A Physics-guided Generative AI Toolkit for Geophysical Monitoring. (arXiv:2401.03131v1 [cs.LG])

This article discusses the role of full-waveform inversion (FWI) in geoscience and its use of seismic waves to image the subsurface velocity map. It highlights the emergence of data-driven approaches using machine learning (ML) for FWI tasks, which offer improved accuracy and reduced computational cost compared to traditional methods. However, the challenge of unprivileged data severely limits the effectiveness of ML in geoscience, especially during model pruning. To address this challenge, the article introduces the EdGeo toolkit, which utilizes a diffusion-based model guided by physics principles to generate high-fidelity velocity maps.
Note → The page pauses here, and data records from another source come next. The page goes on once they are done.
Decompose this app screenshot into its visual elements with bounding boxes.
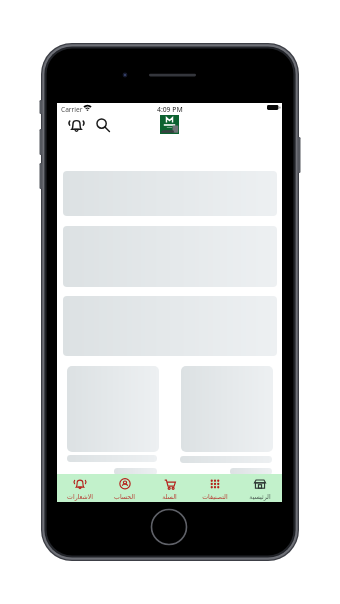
staticText: التصنيفات xyxy=(202,493,228,500)
staticText: الرئيسية xyxy=(249,493,271,500)
button[interactable]: السلة xyxy=(147,474,192,502)
button[interactable]: الحساب xyxy=(102,474,147,502)
button[interactable]: التصنيفات xyxy=(192,474,237,502)
staticText: 4:09 PM xyxy=(157,105,183,114)
button[interactable]: Notifications xyxy=(65,114,87,136)
button[interactable]: الاشعارات xyxy=(57,474,102,502)
staticText: الحساب xyxy=(114,493,135,500)
button[interactable]: Search xyxy=(92,114,114,136)
staticText: السلة xyxy=(162,493,177,500)
staticText: Carrier xyxy=(61,105,83,114)
staticText: الاشعارات xyxy=(67,493,93,500)
button[interactable]: App logo xyxy=(160,115,179,134)
button[interactable]: الرئيسية xyxy=(237,474,282,502)
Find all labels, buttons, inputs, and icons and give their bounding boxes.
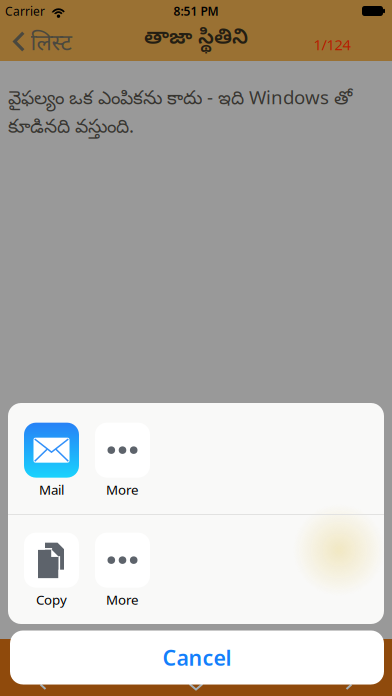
staticText: Mail: [39, 481, 64, 498]
button[interactable]: More: [95, 423, 150, 498]
staticText: Carrier: [5, 3, 45, 19]
staticText: More: [106, 481, 139, 498]
staticText: తాజా స్థితిని: [144, 25, 248, 54]
staticText: 1/124: [314, 35, 350, 54]
button[interactable]: Copy: [24, 533, 79, 608]
button[interactable]: Back: [12, 21, 72, 62]
staticText: Cancel: [162, 643, 232, 672]
staticText: Copy: [36, 591, 67, 608]
staticText: 8:51 PM: [174, 3, 218, 19]
staticText: More: [106, 591, 139, 608]
button[interactable]: Mail: [24, 423, 79, 498]
staticText: लिस्ट: [30, 26, 72, 56]
button[interactable]: Cancel: [10, 630, 384, 684]
button[interactable]: More: [95, 533, 150, 608]
staticText: వైఫల్యం ఒక ఎంపికను కాదు - ఇది Windows తో…: [8, 85, 352, 141]
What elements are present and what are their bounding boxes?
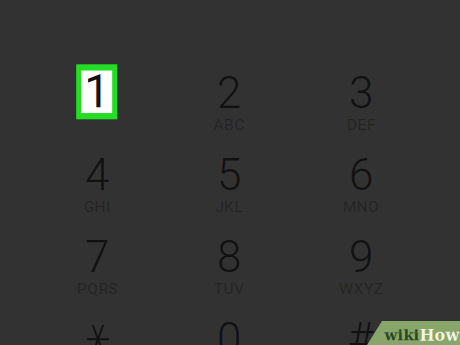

By using the acoustic wave equation to generate seismic waveform data, the toolkit enables fine-tuning of pruned ML models. The results demonstrate significant improvements in SSIM scores and a reduction in MAE and MSE across various pruning ratios. The fine-tuned ML model using data generated by EdGeo outperforms other existing methods, particularly in representing unprivileged features, resulting in superior quality velocity maps.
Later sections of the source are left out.